Сторожка оказалась именно такой, какой я ее представлял. Покосившаяся крыша, прогнившее крыльцо, окна затянуты паутиной. Классический домик смотрителя кладбища из фильмов ужасов.
Почему они всегда выглядят одинаково? Есть ли где-то ГОСТ на сторожки кладбищ? «Пункт пятый: степень обветшалости должна вызывать тревогу, но не панику».
И это фамильное кладбище Ливенталей! Хотели не выделяться из толпы и соответствовать антуражу? У них получилось.
Из трубы вился дымок. Пахло махоркой и самогоном. По крайней мере, тут запахи были.
Ярк постучал. Грубо, требовательно. Дверь задрожала на петлях.
— Кузьмич! Открывай! — потребовал он.
Шарканье шагов. Звяканье цепочки. Дверь приоткрылась, в щели показался глаз. Мутный, слезящийся. Старческий.
— Ярк? — голос дребезжащий, испуганный.
— Открывай давай.
Дверь распахнулась. Передо мной стоял типичный деревенский дед. Семьдесят лет минимум. Седая борода, трясущиеся руки, рваный ватник. Но…
Глаза. В глазах мелькнуло нечто. На секунду… Узнавание? Нет. Страх. Но не Ярка он боится.
Кузьмич посмотрел на меня. И попятился.
— Кто… кто это? — прошептал он.
— Доктор Пирогов, — представился я, входя в сторожку без приглашения. — Специалист по аномалиям.
Внутри оказалось еще хуже, чем снаружи. Грязь, бутылки, окурки. На стенах висели иконы вперемешку с языческими оберегами. Интересное сочетание. Крест и коловрат на одной полке.
— Я ничего не знаю! — Кузьмич рухнул на колени. Слишком театрально. — Ничего не видел! Клянусь!

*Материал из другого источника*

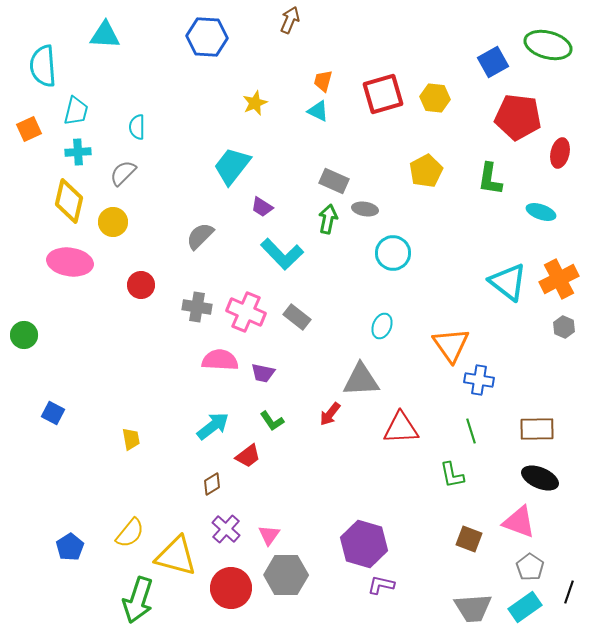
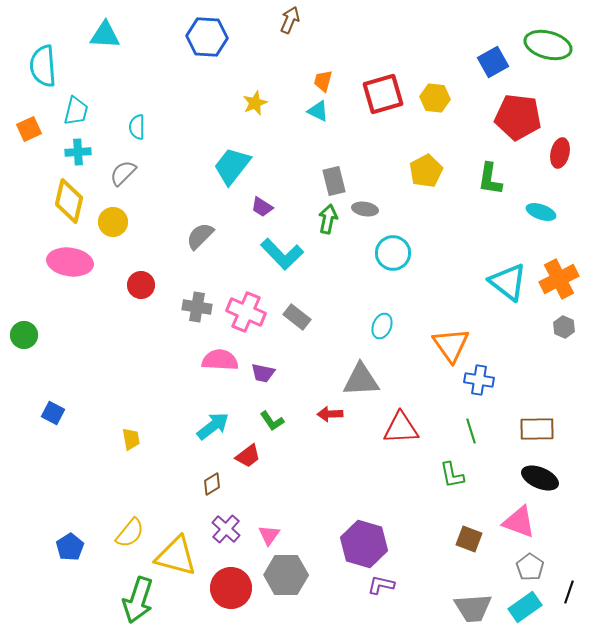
gray rectangle at (334, 181): rotated 52 degrees clockwise
red arrow at (330, 414): rotated 50 degrees clockwise
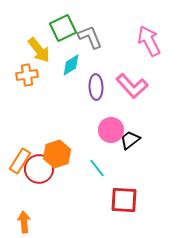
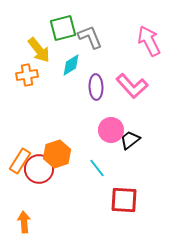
green square: rotated 12 degrees clockwise
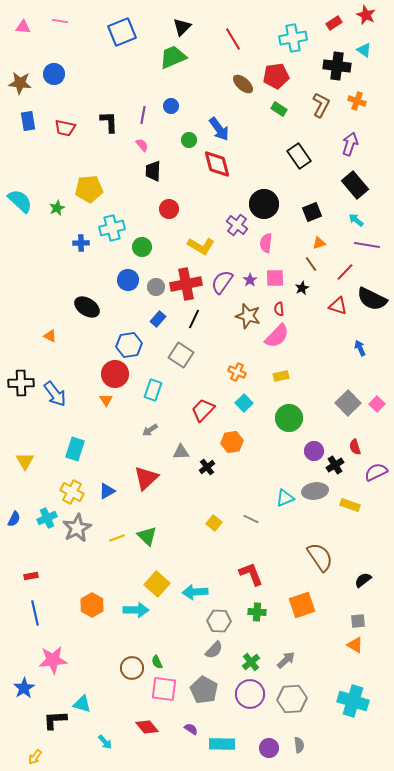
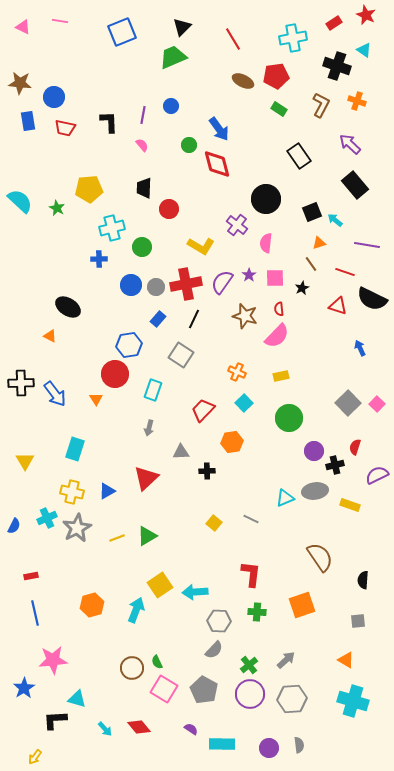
pink triangle at (23, 27): rotated 21 degrees clockwise
black cross at (337, 66): rotated 12 degrees clockwise
blue circle at (54, 74): moved 23 px down
brown ellipse at (243, 84): moved 3 px up; rotated 15 degrees counterclockwise
green circle at (189, 140): moved 5 px down
purple arrow at (350, 144): rotated 65 degrees counterclockwise
black trapezoid at (153, 171): moved 9 px left, 17 px down
black circle at (264, 204): moved 2 px right, 5 px up
green star at (57, 208): rotated 21 degrees counterclockwise
cyan arrow at (356, 220): moved 21 px left
blue cross at (81, 243): moved 18 px right, 16 px down
red line at (345, 272): rotated 66 degrees clockwise
blue circle at (128, 280): moved 3 px right, 5 px down
purple star at (250, 280): moved 1 px left, 5 px up
black ellipse at (87, 307): moved 19 px left
brown star at (248, 316): moved 3 px left
orange triangle at (106, 400): moved 10 px left, 1 px up
gray arrow at (150, 430): moved 1 px left, 2 px up; rotated 42 degrees counterclockwise
red semicircle at (355, 447): rotated 35 degrees clockwise
black cross at (335, 465): rotated 18 degrees clockwise
black cross at (207, 467): moved 4 px down; rotated 35 degrees clockwise
purple semicircle at (376, 472): moved 1 px right, 3 px down
yellow cross at (72, 492): rotated 15 degrees counterclockwise
blue semicircle at (14, 519): moved 7 px down
green triangle at (147, 536): rotated 45 degrees clockwise
red L-shape at (251, 574): rotated 28 degrees clockwise
black semicircle at (363, 580): rotated 48 degrees counterclockwise
yellow square at (157, 584): moved 3 px right, 1 px down; rotated 15 degrees clockwise
orange hexagon at (92, 605): rotated 15 degrees clockwise
cyan arrow at (136, 610): rotated 70 degrees counterclockwise
orange triangle at (355, 645): moved 9 px left, 15 px down
green cross at (251, 662): moved 2 px left, 3 px down
pink square at (164, 689): rotated 24 degrees clockwise
cyan triangle at (82, 704): moved 5 px left, 5 px up
red diamond at (147, 727): moved 8 px left
cyan arrow at (105, 742): moved 13 px up
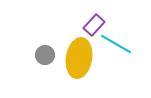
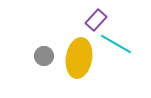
purple rectangle: moved 2 px right, 5 px up
gray circle: moved 1 px left, 1 px down
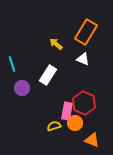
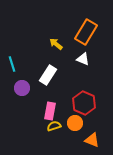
pink rectangle: moved 17 px left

— Кузьмич, — Ярк взял его за плечо. Не грубо, но крепко. — Что происходит на кладбище?
— Не знаю! Честное слово, не знаю!
Я присел на корточки перед стариком. Посмотрел в глаза. Активировал частичное зрение — достаточно, чтобы увидеть его ауру.

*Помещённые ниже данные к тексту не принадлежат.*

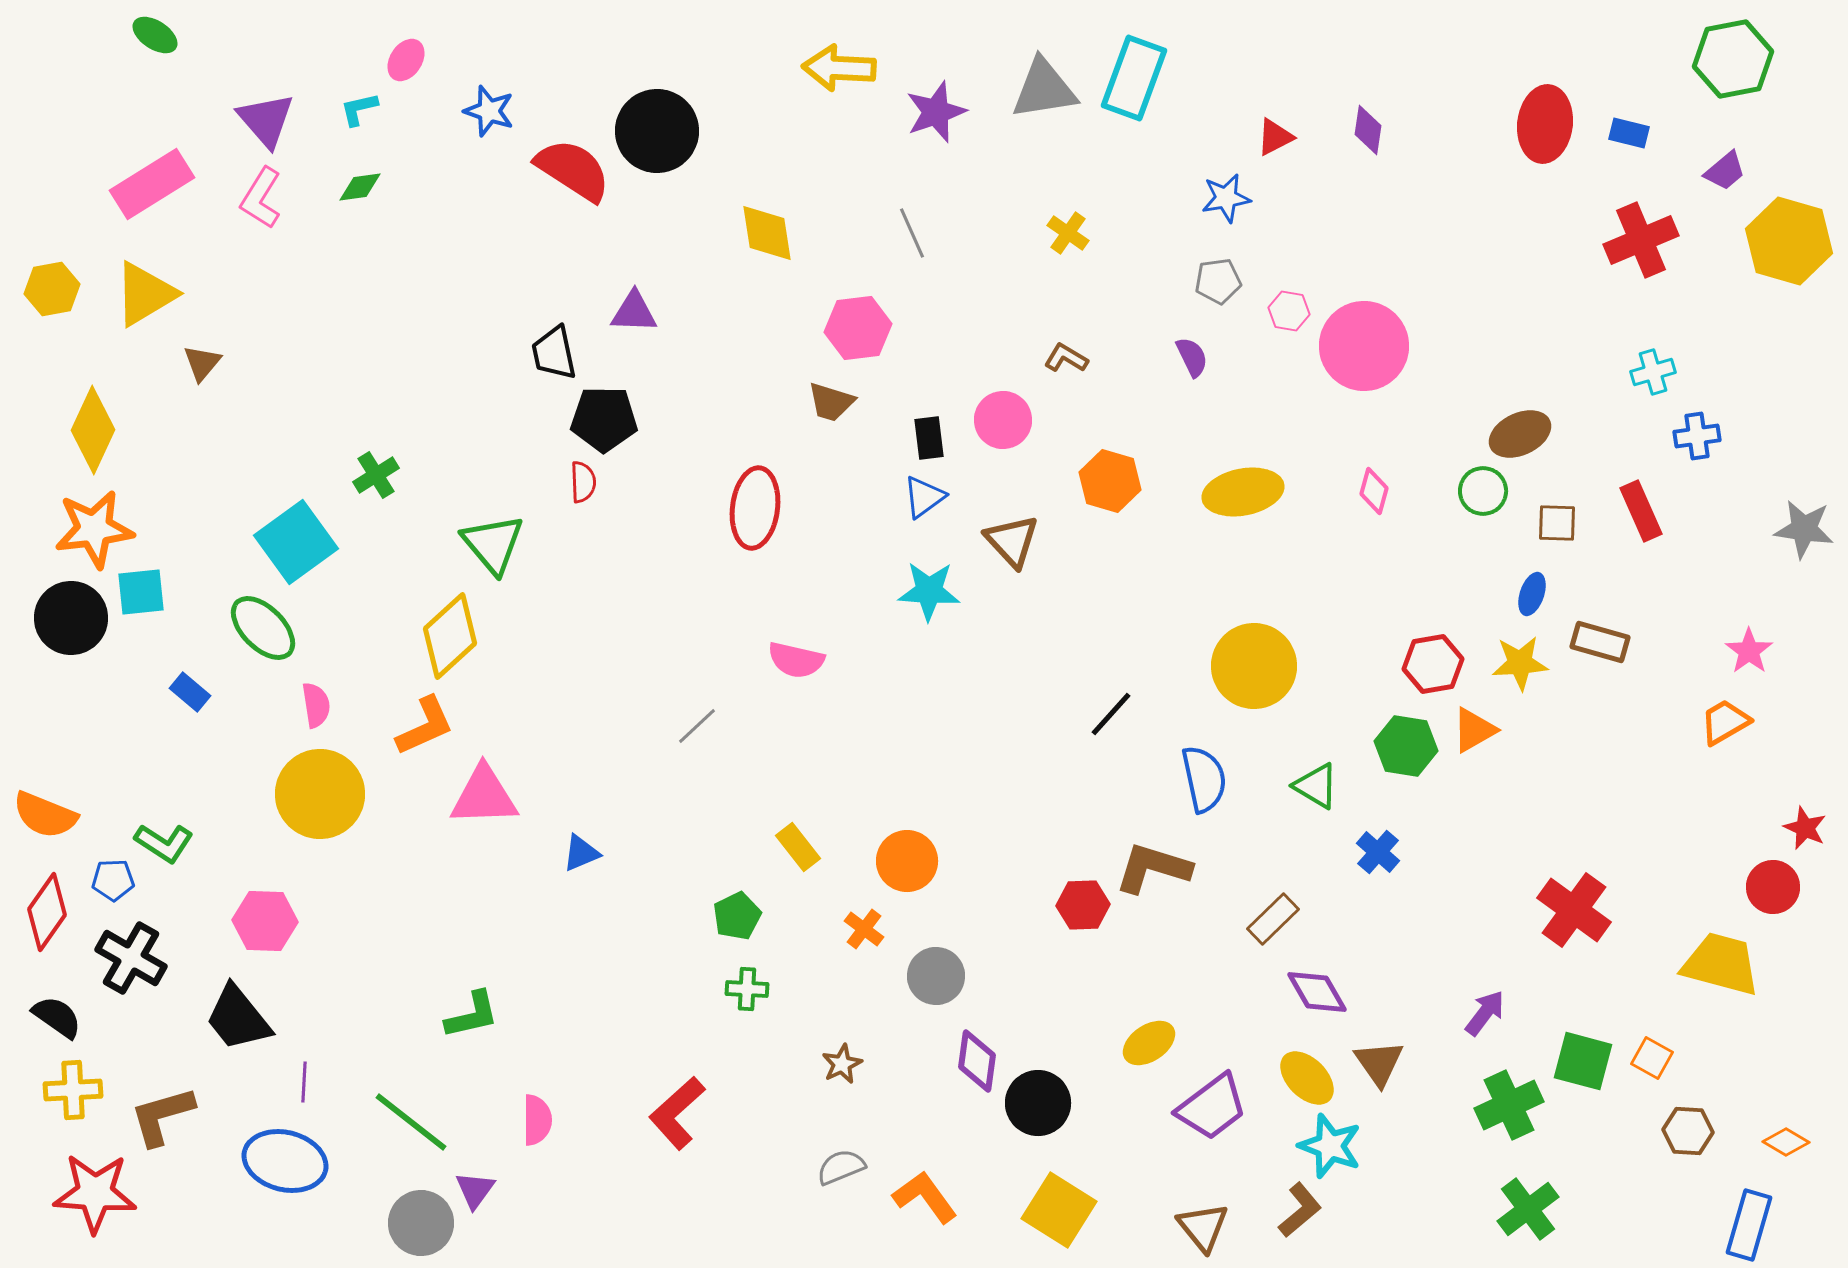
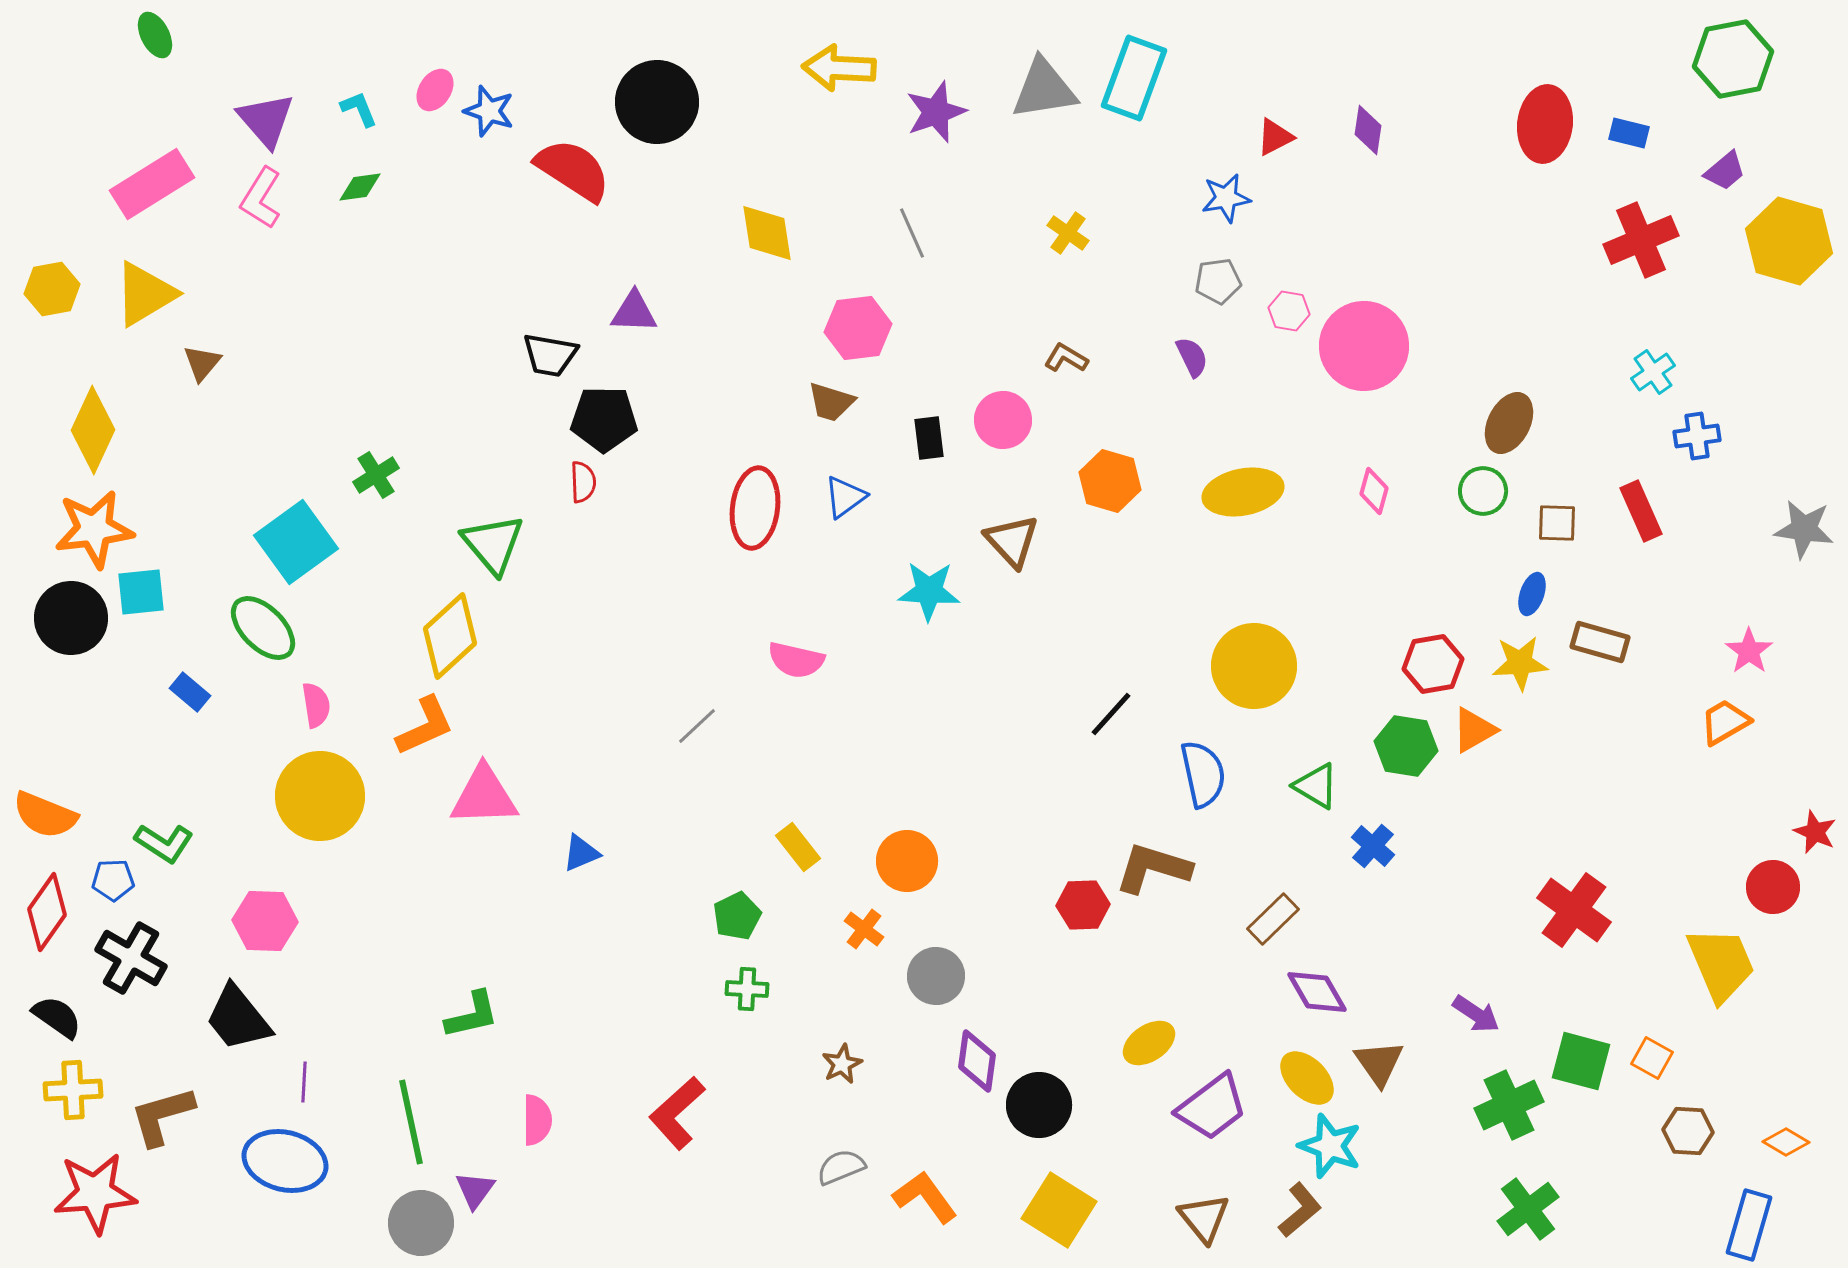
green ellipse at (155, 35): rotated 30 degrees clockwise
pink ellipse at (406, 60): moved 29 px right, 30 px down
cyan L-shape at (359, 109): rotated 81 degrees clockwise
black circle at (657, 131): moved 29 px up
black trapezoid at (554, 353): moved 4 px left, 2 px down; rotated 68 degrees counterclockwise
cyan cross at (1653, 372): rotated 18 degrees counterclockwise
brown ellipse at (1520, 434): moved 11 px left, 11 px up; rotated 38 degrees counterclockwise
blue triangle at (924, 497): moved 79 px left
blue semicircle at (1204, 779): moved 1 px left, 5 px up
yellow circle at (320, 794): moved 2 px down
red star at (1805, 828): moved 10 px right, 4 px down
blue cross at (1378, 852): moved 5 px left, 6 px up
yellow trapezoid at (1721, 964): rotated 52 degrees clockwise
purple arrow at (1485, 1013): moved 9 px left, 1 px down; rotated 87 degrees clockwise
green square at (1583, 1061): moved 2 px left
black circle at (1038, 1103): moved 1 px right, 2 px down
green line at (411, 1122): rotated 40 degrees clockwise
red star at (95, 1193): rotated 8 degrees counterclockwise
brown triangle at (1203, 1227): moved 1 px right, 9 px up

Грязная. Но не черная. Серая, с красными прожилками. Страх, вина, отчаяние. И еще что-то. Облегчение?
— Кузьмич, — голос сделал мягким, почти гипнотическим. — Ты знаешь, кто я?

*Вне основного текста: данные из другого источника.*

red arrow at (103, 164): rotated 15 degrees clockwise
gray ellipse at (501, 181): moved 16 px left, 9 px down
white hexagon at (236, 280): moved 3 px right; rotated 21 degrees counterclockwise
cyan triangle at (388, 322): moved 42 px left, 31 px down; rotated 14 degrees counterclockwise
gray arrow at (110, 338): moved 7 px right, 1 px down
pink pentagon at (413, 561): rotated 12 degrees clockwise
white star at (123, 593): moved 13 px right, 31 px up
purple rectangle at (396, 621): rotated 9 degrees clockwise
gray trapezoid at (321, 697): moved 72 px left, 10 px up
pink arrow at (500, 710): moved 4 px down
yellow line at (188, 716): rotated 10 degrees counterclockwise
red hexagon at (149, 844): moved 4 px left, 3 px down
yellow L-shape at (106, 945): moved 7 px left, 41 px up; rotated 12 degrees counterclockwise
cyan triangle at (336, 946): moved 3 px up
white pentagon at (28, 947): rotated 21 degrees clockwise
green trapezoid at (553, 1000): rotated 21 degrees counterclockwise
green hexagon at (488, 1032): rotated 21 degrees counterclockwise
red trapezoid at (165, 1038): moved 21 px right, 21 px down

Он закивал. Слезы потекли по морщинам. Его предупреждали обо мне.
— Знаешь, что я могу? — спросил я.
Снова кивок.
— Тогда говори правду. Всю правду. Иначе я выдерну ее из твоей головы. А это будет больно. Очень больно.
У меня нет сил на ментальное вторжение. Но он об этом не знает.
— Я… не хотел! — слова полились потоком. — Они сами пришли! Мертвые!
— Кто?
— Старый граф! Отец нынешнего! Месяц назад начал являться! Ходил по кладбищу, стонал!
Аглая ахнула. Ярк нахмурился.
— Дедушка? — прошептала она. — Но он умер десять лет назад…
— Потом другие! — продолжал Кузьмич. — Каждую ночь! Все больше! Ходят, стонут, покоя не дают! Призраки…
При слове «призраки» я почувствовал, как пульс участился. Семьдесят два удара в минуту — моя норма. Сейчас — девяносто пять.
Призраки. Настоящие призраки. Не остаточные отпечатки, не ментальные проекции. Полноценные духи. Целого аристократического рода.
Я подошел к Кузьмичу вплотную. Он попытался отползти, уперся спиной в стену. Но некуда бежать.
— Призраки, говоришь? — мой голос упал до шепота.
В глазах загорелся огонек, который Аглая приняла бы за безумие. Но это было не безумие. Это был голод. Профессиональный интерес некроманта, учуявшего редкую добычу.
Призраки — это энергия. Чистая, структурированная энергия. Их можно подчинить. Использовать. Превратить в армию.
— Д-да… — пробормотал Кузьмич. — Много их… Очень много…
— Сколько? — наклонился еще ближе. Чувствовал его страх. Пах кислым, как прокисшее молоко.
— Не считал… Десяток? Два? Может, больше…
Двадцать призраков. Двадцать потенциальных слуг. Это больше, чем у меня было в лучшие годы.
— Они все еще здесь? За воронкой?
Я уже понял, что сторож тоже видит её.
— Д-да… Внутри… Не могут выйти… Он их запер…
Я выпрямился. На лице расплылась улыбка. Не добрая улыбка, а скорее улыбка хищника, учуявшего запах крови.
— Доктор Пирогов? — Ярк смотрел настороженно. — Что вы задумали?
Я повернулся к нему. Улыбка стала шире.
— Я собираюсь провести сеанс групповой терапии, — озвучил я свои намерения.
— Терапии? — Аглая непонимающе нахмурилась.
— Да. Для очень старых и очень мертвых пациентов.
Развернулся к окну. Воронка меня манила. Ведь внутри нее скрывается настоящее сокровище. Целый выводок неупокоенных душ, ждущих нового хозяина.